[Opening RECORDS TO USE section]

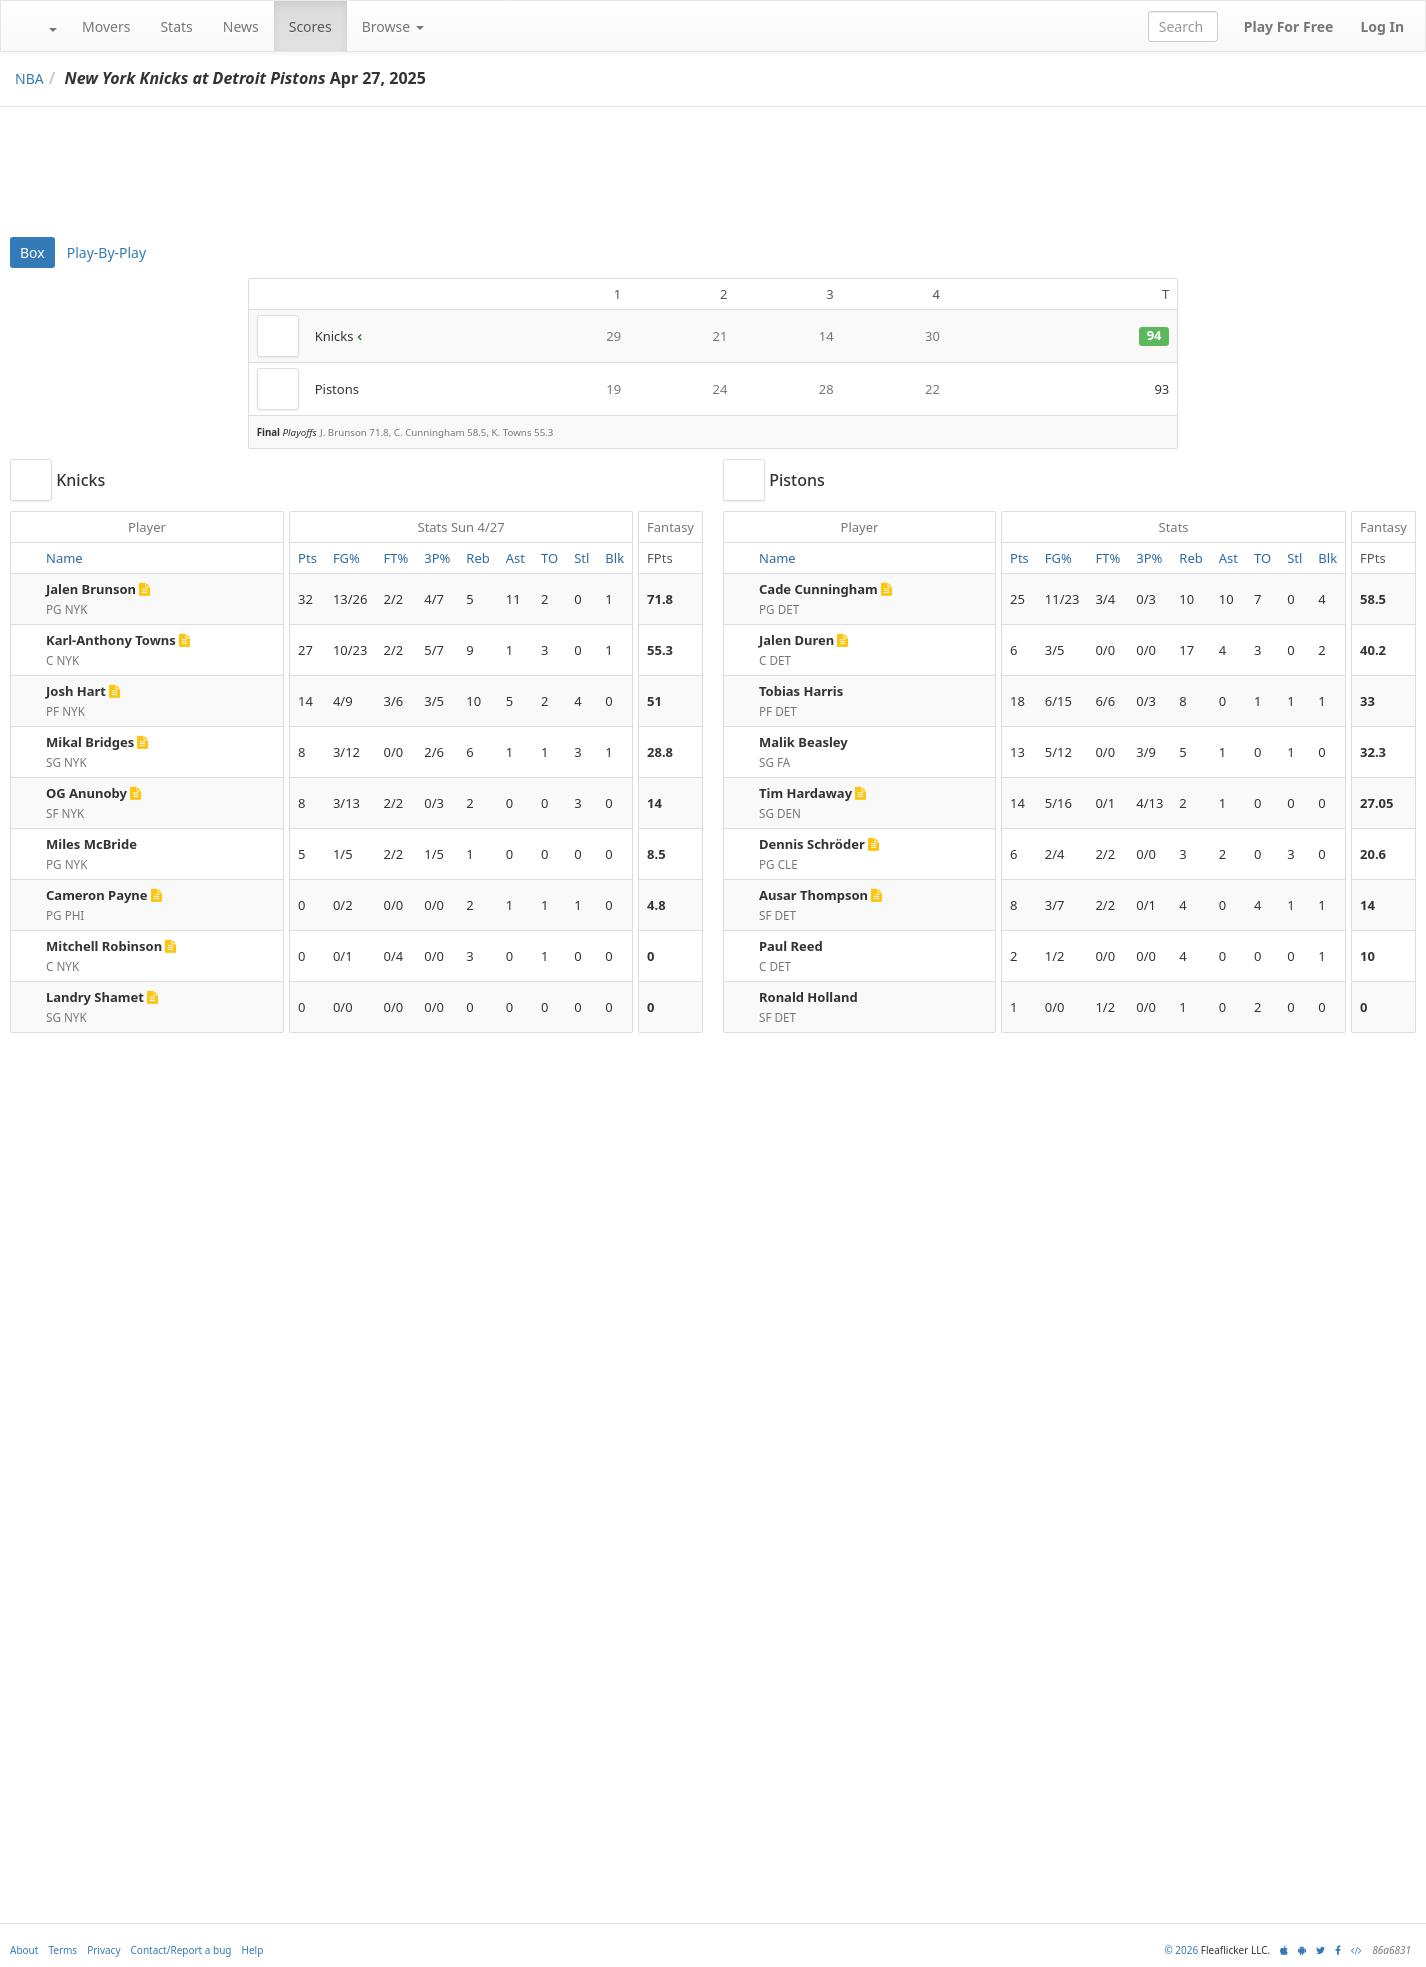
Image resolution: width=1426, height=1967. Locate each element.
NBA (29, 78)
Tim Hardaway (805, 793)
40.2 (1373, 650)
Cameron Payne (97, 895)
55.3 (660, 650)
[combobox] (1183, 26)
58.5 (1373, 599)
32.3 (1373, 752)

[Closing RECORDS TO USE section]

**WHAT THIS TASK INVOLVES**
Copy out all the entries exactly. Images stay out of the copy.

**OUTPUT**
Image resolution: width=1426, height=1967. Locate each element.
NBA (29, 78)
Tim Hardaway (805, 793)
40.2 (1373, 650)
Cameron Payne (97, 895)
55.3 (660, 650)
[combobox] (1183, 26)
58.5 (1373, 599)
32.3 (1373, 752)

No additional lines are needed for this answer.